Experimental study of turbulent flow around trapezoidal cylinders in uniform flow
This thesis presents an experimental investigation on the effects of streamwise aspect ratio (AR) on asymmetric wake flows around right-angled trapezoidal cylinders with AR (upper cylinder length to height ratio) = 1, 2, 3, 4, and 5 using a particle image velocimetry (PIV) technique. The Reynolds number based on the free-stream velocity and cylinder height was 14700. The flow characteristics are examined in terms of the mean flow, Reynolds stresses, turbulent kinetic energy (TKE), turbulent transport and production term of TKE, probability density function (PDF), joint probability density function (JPDF) and two-point autocorrelations. The results show that the primary vortex in the AR1 and AR2 cases extends into the wake region but is confined to the surface of AR ≥ 3 and two asymmetric wake vortexes are only observed in these longer cases. Dual peaks of elevated streamwise Reynolds normal stress are observed in the wake region, irrespective of the aspect ratio. The magnitudes of the Reynolds stresses, TKE, and production term of TKE in the wake region are higher in the AR1, AR2 and AR3 cases compared to the AR4 and AR5 cases.
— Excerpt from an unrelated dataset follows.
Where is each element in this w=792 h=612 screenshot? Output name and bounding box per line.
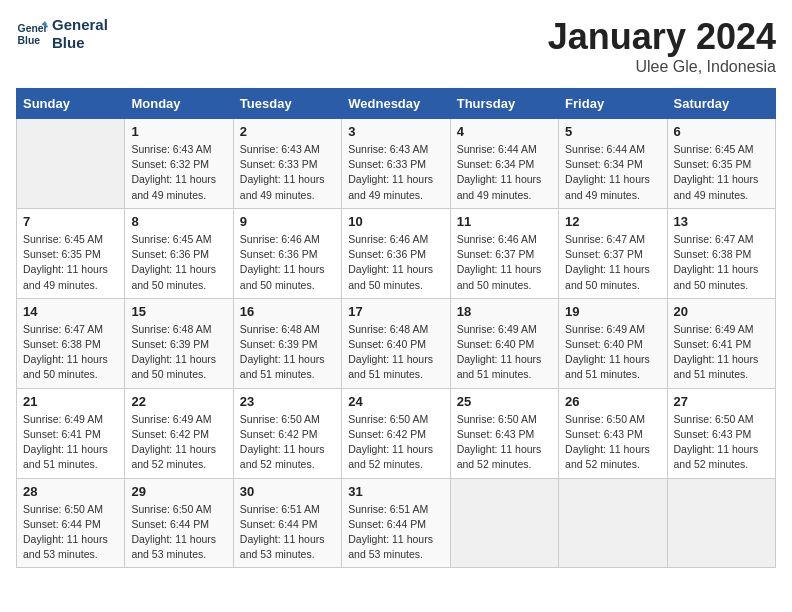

The turbulent transport of TKE by streamwise and vertical fluctuating velocities show switches sign along the mean separating streamline, regardless of aspect ratios. The PDF distributions show a bimodal asymmetric shape in the shorter cases but a nearly Gaussian distribution in the AR5 case. Two-point autocorrelations of the streamwise and vertical velocity fluctuations show that the spatial coherency of the turbulent structures is highly sensitive to the streamwise aspect ratio and reference locations. Systematic comparisons between the present asymmetric results and symmetric wakes generated by rectangular cylinders with similar aspect ratios and Reynolds number show significant differences between the asymmetric and symmetric wakes, especially for the shorter cases.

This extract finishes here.